DATA FOR THIS TASK:
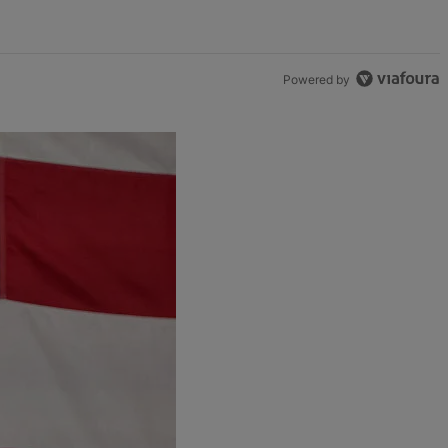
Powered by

---

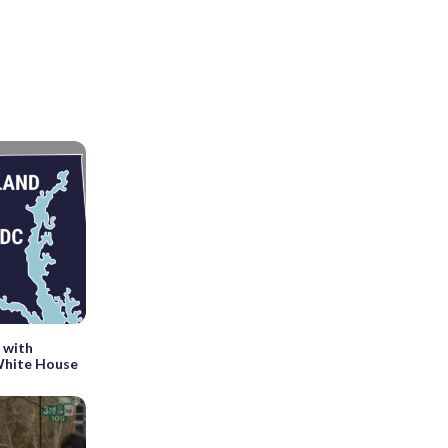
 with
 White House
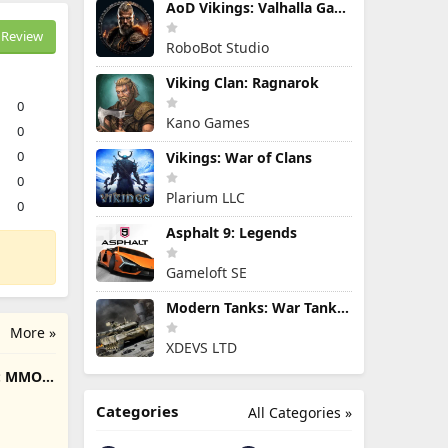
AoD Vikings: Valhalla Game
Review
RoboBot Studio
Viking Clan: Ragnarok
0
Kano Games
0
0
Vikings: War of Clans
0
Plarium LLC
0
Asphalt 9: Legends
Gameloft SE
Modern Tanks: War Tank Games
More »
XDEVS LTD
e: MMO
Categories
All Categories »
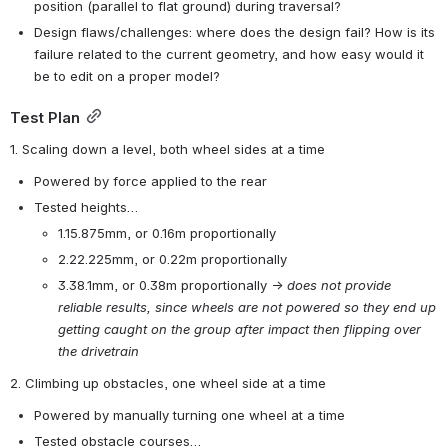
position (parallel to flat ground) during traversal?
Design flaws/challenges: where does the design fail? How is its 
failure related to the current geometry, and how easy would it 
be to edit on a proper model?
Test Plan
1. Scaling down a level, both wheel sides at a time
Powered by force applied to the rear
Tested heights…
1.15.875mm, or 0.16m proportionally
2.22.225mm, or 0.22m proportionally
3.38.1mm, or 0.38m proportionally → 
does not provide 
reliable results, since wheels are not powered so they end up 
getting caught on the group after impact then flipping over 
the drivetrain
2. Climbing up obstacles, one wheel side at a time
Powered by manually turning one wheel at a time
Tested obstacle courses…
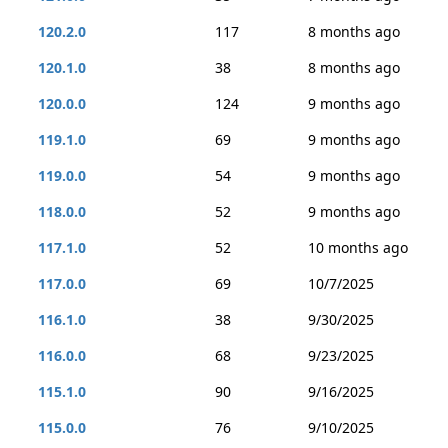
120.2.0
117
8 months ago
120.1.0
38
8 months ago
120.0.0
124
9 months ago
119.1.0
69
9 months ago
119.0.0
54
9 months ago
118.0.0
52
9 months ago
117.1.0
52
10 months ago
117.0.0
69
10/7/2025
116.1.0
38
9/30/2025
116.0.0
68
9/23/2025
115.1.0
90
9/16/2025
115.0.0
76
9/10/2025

...

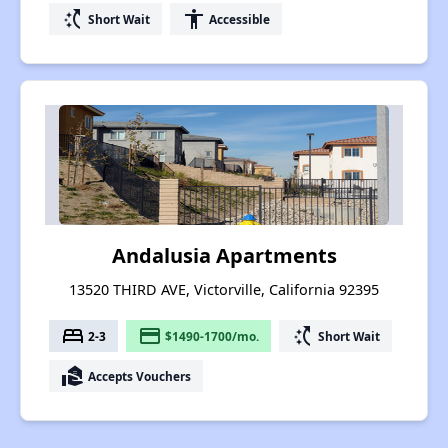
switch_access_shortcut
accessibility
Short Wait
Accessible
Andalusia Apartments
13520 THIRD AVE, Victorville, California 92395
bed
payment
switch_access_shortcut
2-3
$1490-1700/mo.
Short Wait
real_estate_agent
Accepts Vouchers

TASK DESCRIPTION: Take the lines above from the one containing "13520 THIRD AVE, Victorville, California" to the one containing "Accepts Vouchers" and retype them exactly, both ends included, with nothing added.

TASK OUTPUT:
13520 THIRD AVE, Victorville, California 92395
bed
payment
switch_access_shortcut
2-3
$1490-1700/mo.
Short Wait
real_estate_agent
Accepts Vouchers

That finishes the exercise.